Picture: REUTERS
Picture: REUTERS

London — World stocks tumbled for a fourth day on Friday and were on course for their worst week since November, as the escalating war of words over North Korea drove investors towards the yen, the Swiss franc and gold.

Europe’s main London, Frankfurt and Paris markets started between 0.5% and 1.1% lower, and Germany’s ultra-safe 10-year government bonds were trading at their highest prices since June.

US President Donald Trump issued a new verbal warning to Pyongyang on Thursday, saying his previous promise to unleash "fire and fury" may not have been strong enough after North Korea responded with a threat to land a missile near the US Pacific territory of Guam.

Japanese markets were closed for a holiday but the in-demand yen powered on, hitting an eight-week high of ¥108.91 to the dollar, adding to its biggest weekly gain since May.

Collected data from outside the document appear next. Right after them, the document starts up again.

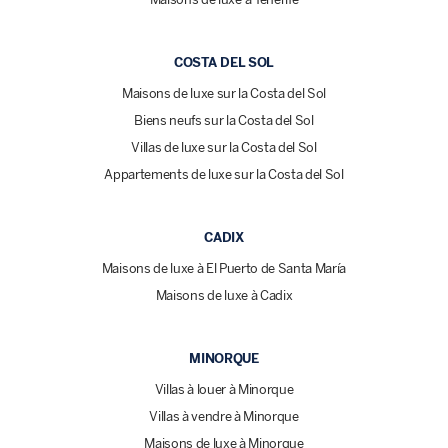
COSTA DEL SOL
Maisons de luxe sur la Costa del Sol
Biens neufs sur la Costa del Sol
Villas de luxe sur la Costa del Sol
Appartements de luxe sur la Costa del Sol
CADIX
Maisons de luxe à El Puerto de Santa María
Maisons de luxe à Cadix
MINORQUE
Villas à louer à Minorque
Villas à vendre à Minorque
Maisons de luxe à Minorque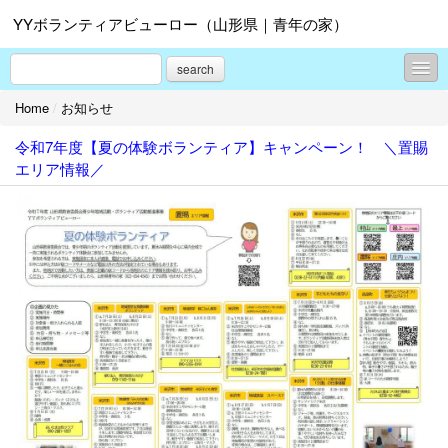
YYボランティアビューロー（山形県｜青年の家）
search
Home
/
お知らせ
お知らせ
令和7年度【夏の体験ボランティア】キャンペーン！ ＼置賜
活動レポート
エリア情報／
ボランティアＱ＆Ａ
サークル紹介
資料ダウンロード
プロフィール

The yen tends to benefit during times of geopolitical or financial stress as Japan is the world’s biggest creditor nation and there is an assumption that Japanese investors there will repatriate funds should a crisis materialise.

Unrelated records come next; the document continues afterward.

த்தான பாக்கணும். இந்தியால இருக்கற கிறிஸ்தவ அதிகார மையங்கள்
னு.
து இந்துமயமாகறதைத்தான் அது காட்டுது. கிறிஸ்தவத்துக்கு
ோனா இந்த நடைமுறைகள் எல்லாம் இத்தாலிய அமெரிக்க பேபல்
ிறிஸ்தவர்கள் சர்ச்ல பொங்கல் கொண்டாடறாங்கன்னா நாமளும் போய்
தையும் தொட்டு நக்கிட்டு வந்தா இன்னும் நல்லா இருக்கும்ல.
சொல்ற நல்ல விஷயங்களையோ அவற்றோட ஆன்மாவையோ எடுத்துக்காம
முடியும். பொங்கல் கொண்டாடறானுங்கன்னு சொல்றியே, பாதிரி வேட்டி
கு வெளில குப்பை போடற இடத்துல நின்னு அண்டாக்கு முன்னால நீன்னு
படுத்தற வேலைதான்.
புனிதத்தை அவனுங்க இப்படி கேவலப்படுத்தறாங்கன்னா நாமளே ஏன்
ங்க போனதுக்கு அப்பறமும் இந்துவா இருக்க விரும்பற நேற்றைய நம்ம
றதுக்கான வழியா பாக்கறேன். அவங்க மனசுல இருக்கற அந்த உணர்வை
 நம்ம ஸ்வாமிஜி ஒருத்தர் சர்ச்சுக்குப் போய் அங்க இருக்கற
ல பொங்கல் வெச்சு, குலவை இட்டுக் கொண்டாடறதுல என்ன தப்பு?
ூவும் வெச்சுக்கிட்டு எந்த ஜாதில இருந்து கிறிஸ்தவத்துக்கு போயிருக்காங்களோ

The Swiss franc, the other traditional currency safety-play, has benefited too. Two weeks ago it saw its biggest weakly fall against the euro since the start of 2015.

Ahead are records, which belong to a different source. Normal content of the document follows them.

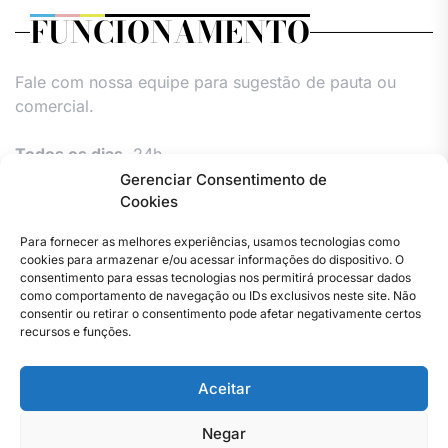
FUNCIONAMENTO
Fale com nossa equipe para sugestão de pauta ou
comercial.
Todos os dias,
24h.
Gerenciar Consentimento de
Cookies
Para fornecer as melhores experiências, usamos tecnologias como
cookies para armazenar e/ou acessar informações do dispositivo. O
consentimento para essas tecnologias nos permitirá processar dados
como comportamento de navegação ou IDs exclusivos neste site. Não
consentir ou retirar o consentimento pode afetar negativamente certos
Facebook
Instagram
Twitter
Youtube
Versão
Entre
Comércio
Pin
Política
Política
Política
Política
Política
Pin
recursos e funções.
Impressa
em
Posts
de
de
de
de
Comercial
Posts
contato
Privacidade
cookies
cookies
cookies
e
Aceitar
–
(UE)
(UE)
(UE)
Publieditor
Copyright © 2023 . Todos os direitos reservados. Webmaster
Jornal
–
By Total Pro Designer.
do
Jornal
Negar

This week has been its biggest rise since June 2016.

"Geopolitical tensions are the main focus: the S&P 500 was down 1.5% last night and many investors are becoming risk averse," said DZ Bank strategist Andy Cossor.

Many world stock markets have hit record or multi-year highs in recent weeks, leaving them vulnerable to a sell-off, and the tensions over North Korea have proved the trigger.

The CBOE volatility index, the most widely followed barometer of expected near-term US stock market volatility, hit its highest mark since November 8, when Trump was elected president.

The Chinese volatility gauge jumped by the most since January 2016 to its highest level in more than seven months. The eurozone’s version is the highest since April, when France’s election was rattling the region.

Overnight, MSCI’s broadest index of Asia-Pacific shares outside Japan had skidded 1.55%, its biggest one-day loss since mid-December, to leave it down 2.5% for the week.

"What has changed this time is that the scary threats and war of words between the US and North Korea have intensified to the point that markets can’t ignore it," said Shane Oliver, head of investment strategy at AMP Capital in Sydney.

"Of course, it’s all come at a time when share markets are due for a correction, so North Korea has provided a perfect trigger."

New Cuban crisis?

South Korea’s KOSPI fell 1.8% to a low of nearly 12 weeks, but its losses for the week are a relatively modest 3.2%. "Pretty remarkable, perhaps even extraordinary, considering," said Tim Ash, a strategist at fund manager BlueBay.

The Korean won also continued to skid, down 0.45% to 1,147.20/$, falling below its 200-day moving average for the first time in a month.

Australian shares were down 1.3%, for a weekly loss of 0.6%, and Chinese and Hong Kong blue chips lost 1.6% and 1.9% respectively.

A Chinese state-run newspaper said on Friday that China should make clear that it will stay neutral if North Korea launches an attack that threatens the United States, but that if the US attacks first and tries to overthrow North Korea’s government, China will prevent it doing so.

"This situation is beginning to develop into this generation’s Cuban Missile crisis moment," ING’s chief Asia economist Robert Carnell wrote in a note.

The market’s backstop safety asset, gold, edged up to its latest two-month high of $1,288 an ounce. It soared more than 2% in the previous two sessions, and is set for a weekly gain of 2.25%.

Crude futures extended losses on fear of slowing demand and lingering concern over a global oversupply.

US crude was down 0.9% at $48.16 a barrel, on track for a weekly loss of 2.9%. Global benchmark Brent also fell 0.9%, to $51.44, after Thursday’s 1.5% drop. It is poised to end the week down 1.9%.

The industrial bellwether metal copper was set for its first weekly drop in five weeks.